## What is expected
Could you restate word for word each line from the top of the listing below through the line containing "Produktspecifikation"? Keep the pictures out.

#### Dataset records ####

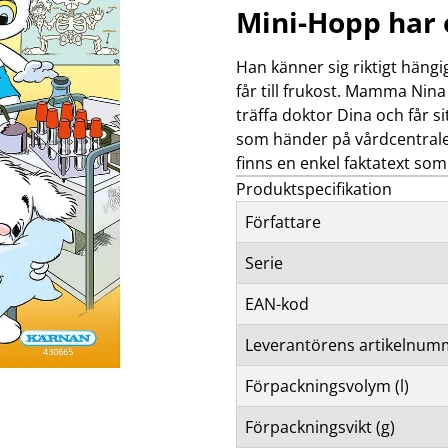
klockor
wellness
Mini-Hopp har o
Se fler...
LJUD
MARKETING
M
förstärkare och delning
altec lansing
Han känner sig riktigt häng
b
högtalare
backbone
f
får till frukost. Mamma Nina
högtalartillbehör
golla
g
träffa doktor Dina och får s
kablar och adaptrar
hama
som händer på vårdcentrale
ljud för bil
happy plugs
h
finns en enkel faktatext so
Se fler...
Se fler...
Se
Produktspecifikation
TÄCKNINGSUTRUSTNING
VIDEO
kablar & adaptrar
actionkameror
Författare
mätutrustning
bilkameror
passiva komponenter
drönare
Serie
signalförstärkare
filter
tillbehör
follow-focus
EAN-kod
Se fler...
Leverantörens artikelnum
Förpackningsvolym (l)
Förpackningsvikt (g)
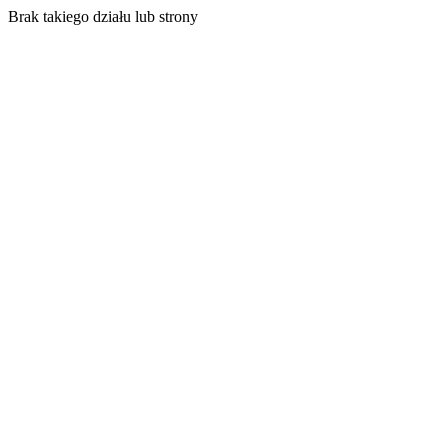
Brak takiego działu lub strony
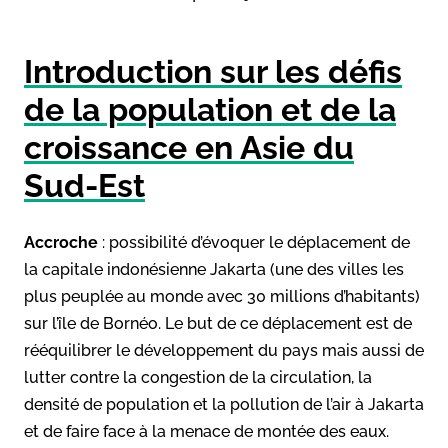
Introduction
sur les défis
de la population et de la
croissance en Asie du
Sud-Est
Accroche
: possibilité d’évoquer le déplacement de
la capitale indonésienne Jakarta (une des villes les
plus peuplée au monde avec 30 millions d’habitants)
sur l’île de Bornéo. Le but de ce déplacement est de
rééquilibrer le développement du pays mais aussi de
lutter contre la congestion de la circulation, la
densité de population et la pollution de l’air à Jakarta
et de faire face à la menace de montée des eaux.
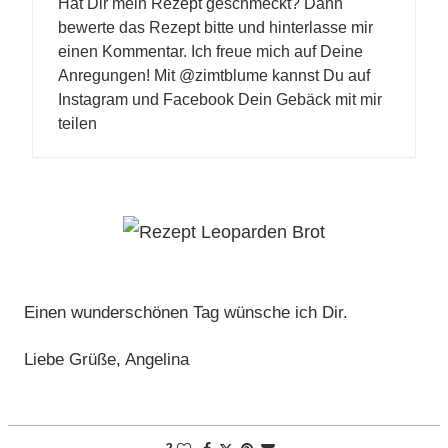
Hat Dir mein Rezept geschmeckt? Dann
bewerte das Rezept bitte und hinterlasse mir
einen Kommentar. Ich freue mich auf Deine
Anregungen! Mit @zimtblume kannst Du auf
Instagram und Facebook Dein Gebäck mit mir
teilen
Einen wunderschönen Tag wünsche ich Dir.
Liebe Grüße, Angelina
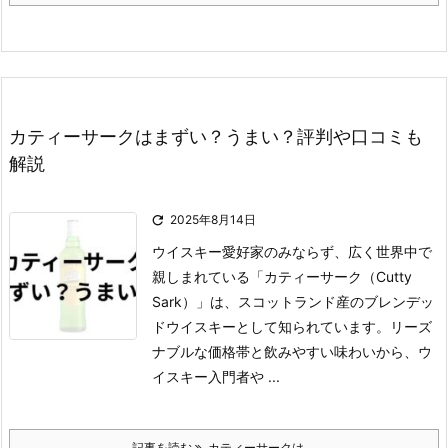
カティーサークはまずい？うまい？評判や口コミも
解説

2025年8月14日
ウイスキー愛好家のみならず、広く世界中で
親しまれている「カティーサーク（Cutty
Sark）」は、スコットランド産のブレンデッ
ドウイスキーとして知られています。
リーズ
ナブルな価格帯と飲みやすい味わいから、ウ
イスキー入門者や ...
記事を読む
カティーサークは ...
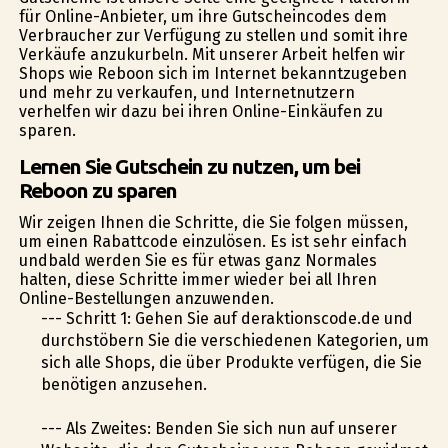
für Online-Anbieter, um ihre Gutscheincodes dem
Verbraucher zur Verfügung zu stellen und somit ihre
Verkäufe anzukurbeln. Mit unserer Arbeit helfen wir
Shops wie Reboon sich im Internet bekanntzugeben
und mehr zu verkaufen, und Internetnutzern
verhelfen wir dazu bei ihren Online-Einkäufen zu
sparen.
Lernen Sie Gutschein zu nutzen, um bei
Reboon zu sparen
Wir zeigen Ihnen die Schritte, die Sie folgen müssen,
um einen Rabattcode einzulösen. Es ist sehr einfach
undbald werden Sie es für etwas ganz Normales
halten, diese Schritte immer wieder bei all Ihren
Online-Bestellungen anzuwenden.
--- Schritt 1: Gehen Sie auf deraktionscode.de und
durchstöbern Sie die verschiedenen Kategorien, um
sich alle Shops, die über Produkte verfügen, die Sie
benötigen anzusehen.
--- Als Zweites: Befinden Sie sich nun auf unserer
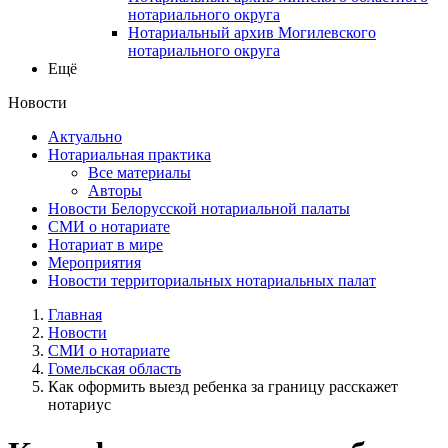
нотариального округа
Нотариальный архив Могилевского
нотариального округа
Ещё
Новости
Актуально
Нотариальная практика
Все материалы
Авторы
Новости Белорусской нотариальной палаты
СМИ о нотариате
Нотариат в мире
Мероприятия
Новости территориальных нотариальных палат
Главная
Новости
СМИ о нотариате
Гомельская область
Как оформить выезд ребенка за границу расскажет
нотариус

####

## Expected output
klockor
wellness
Mini-Hopp har o
Se fler...
LJUD
MARKETING
M
förstärkare och delning
altec lansing
Han känner sig riktigt häng
b
högtalare
backbone
f
får till frukost. Mamma Nina
högtalartillbehör
golla
g
träffa doktor Dina och får s
kablar och adaptrar
hama
som händer på vårdcentrale
ljud för bil
happy plugs
h
finns en enkel faktatext so
Se fler...
Se fler...
Se
Produktspecifikation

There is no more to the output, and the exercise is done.